Missing life-maps mean returning to the Stone Age without any bombs being necessary.  The human genome can be completely stunted and broken by the failure to transmit culture, which is a river as deep and wide as any on the planet.  But that’s not all: humans do what they must to survive and soon evolve strategies that prey on the rest of us:  Somali pirates, South American drug lords, American corrupt CEO’s with offshore banks.  The result is not just sub-populations.  Greed and exploitation have pitted and contaminated the continents with wastelands and the oceans with dead water zones where life cannot survive.  We are now verging on the poisoning of the atmosphere, the changing of the ocean current beltways that sustain a climate that allows crops, and the elimination of small key creatures like little brown bats.

We know all this.  We are aware that the polar bears are drowning and starving for lack of ice floes.  We are even vaguely aware that we should change our behavior.  Some despair, some freeze, some build walls, some try to run away.  Some read, write, and compose images to share on this miraculous communication network growing around the planet.  Unless political, economic, or electromagnetic forces intervene, this image-laden internet may be the evolved phenomenon that saves human beings by giving them the sensory input, the poetry, that will change their behavior to predict better outcomes.
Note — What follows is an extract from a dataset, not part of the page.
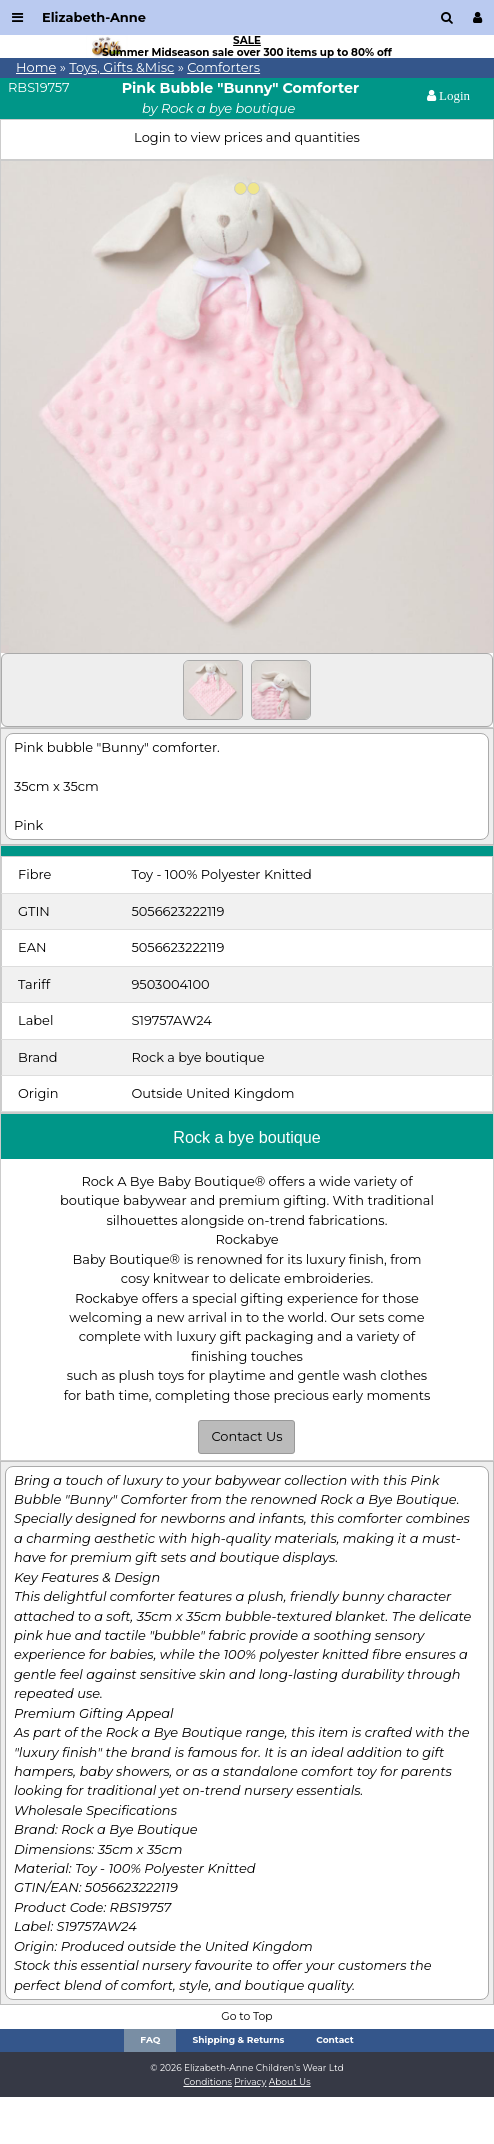  Describe the element at coordinates (121, 67) in the screenshot. I see `Toys, Gifts &Misc` at that location.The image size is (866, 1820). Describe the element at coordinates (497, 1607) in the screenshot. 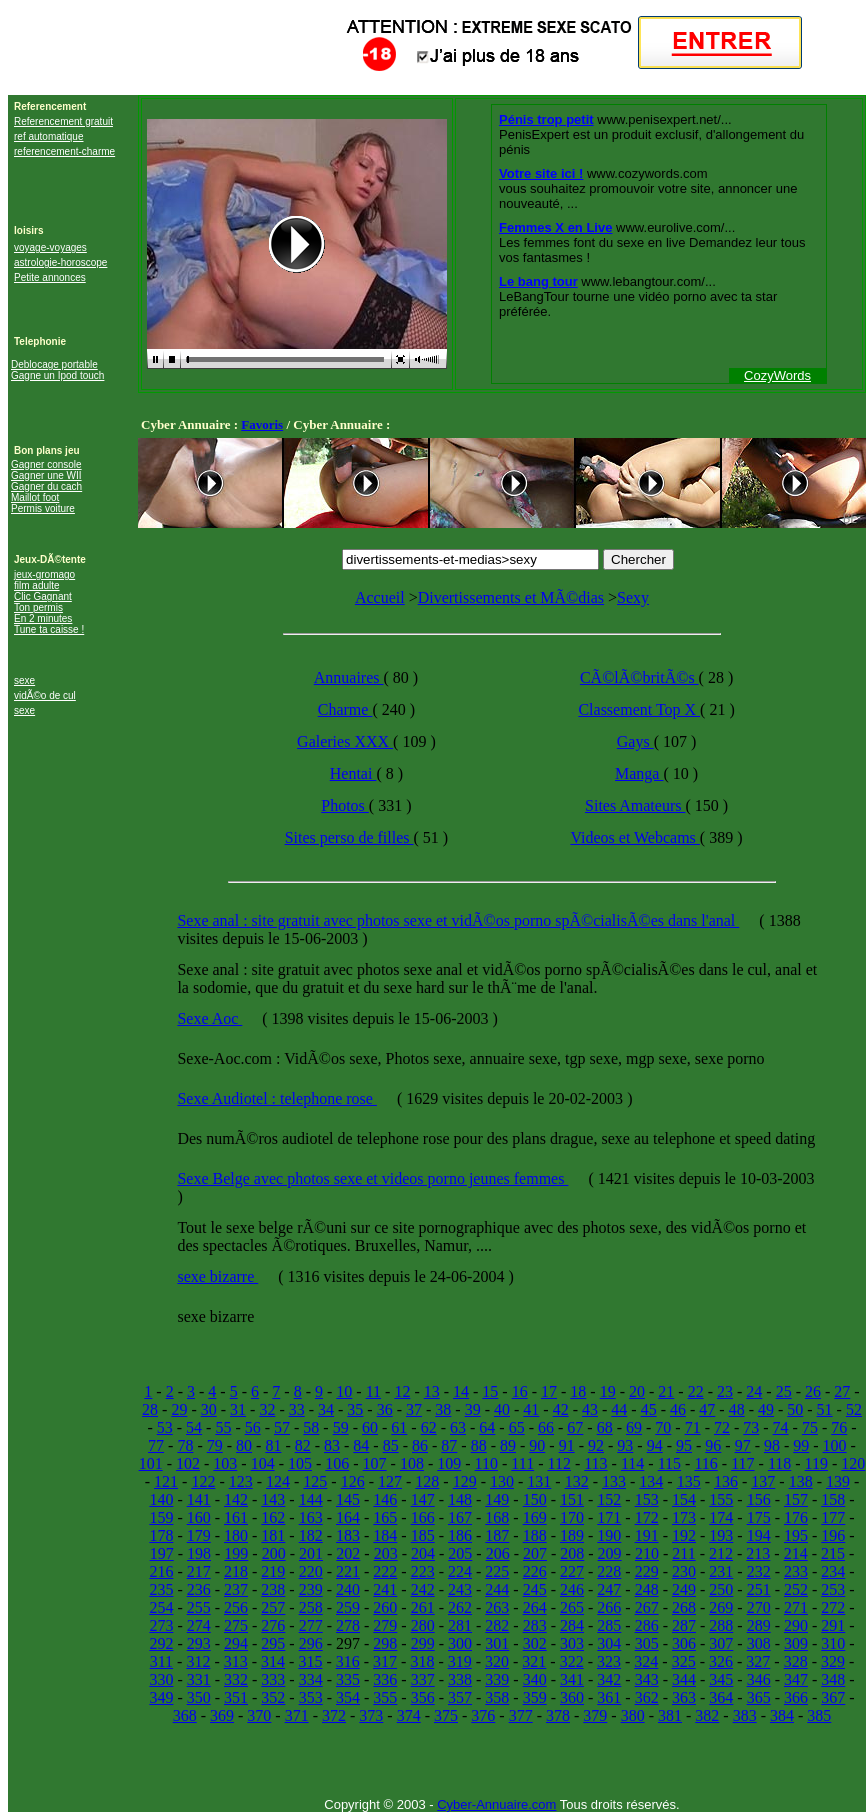

I see `263` at that location.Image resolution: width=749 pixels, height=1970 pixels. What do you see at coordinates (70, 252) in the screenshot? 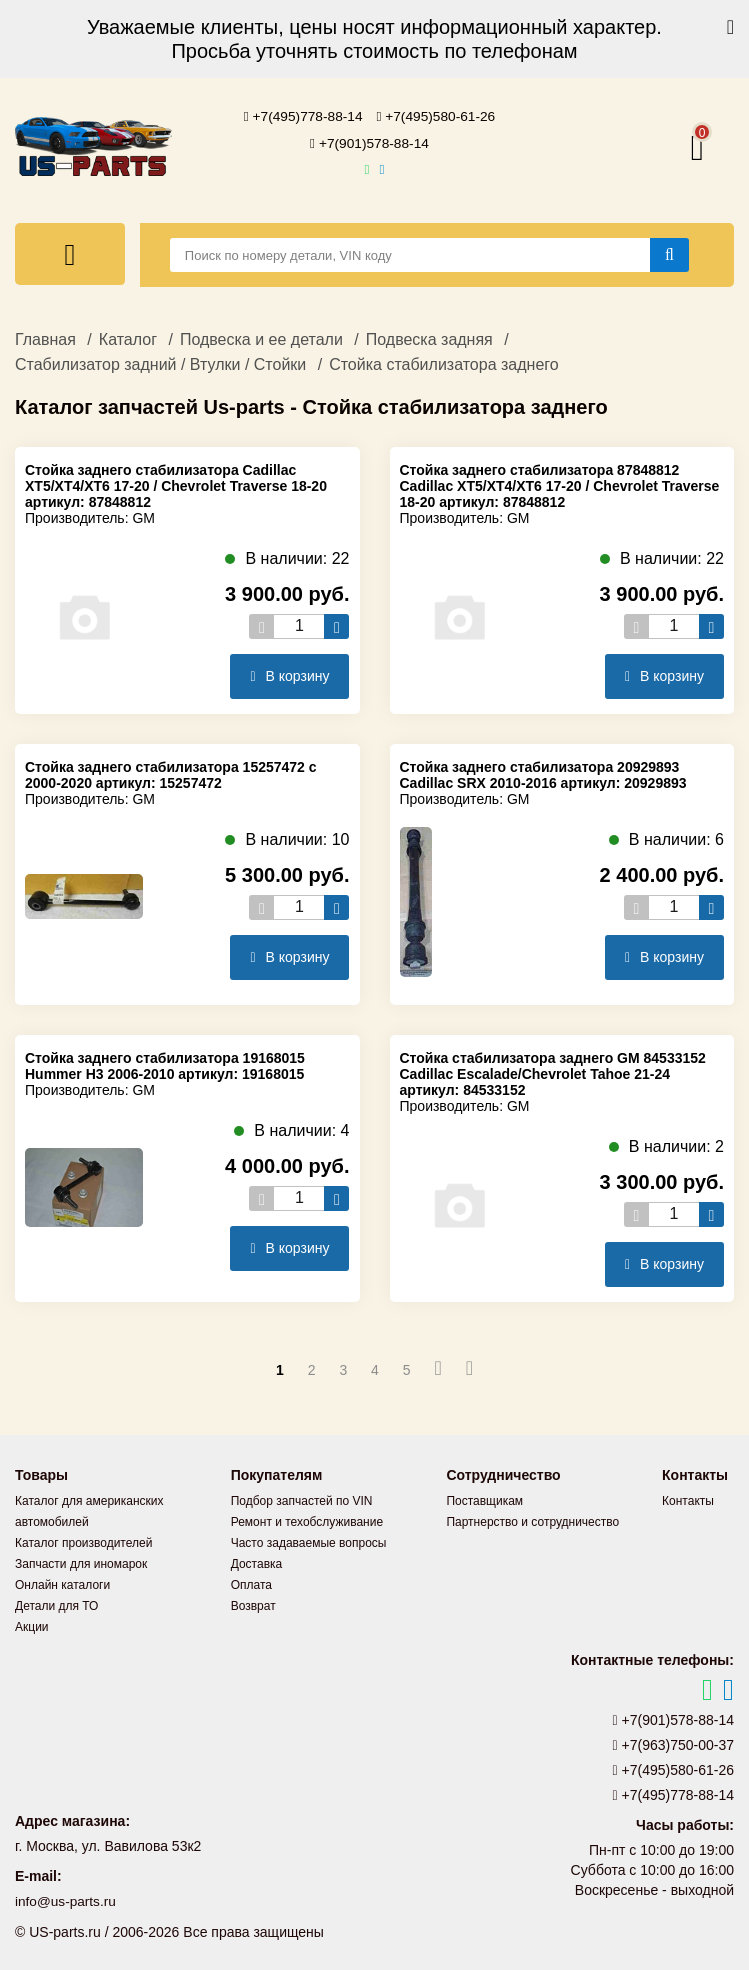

No one expected this communication network.  To my parents a telephone was miraculous.  They stood on tiptoe and shouted into a wooden box, operated with a crank.  I don’t have a smart phone or even cable TV, but on my desk computer I watch movies in which people talk to each other with what looks like a slim pack of cards.  That’s not the part that might save life as we don’t know it yet: what counts is what we have to say that will describe the future with a map that works.  Not just Google Earth vs. Amazon maps, or any GPS system, but a concept map in the brain.  An epiphany.  One by one by one by millions and millions.  As many as stars.  It might not save individuals, but it will save the planet.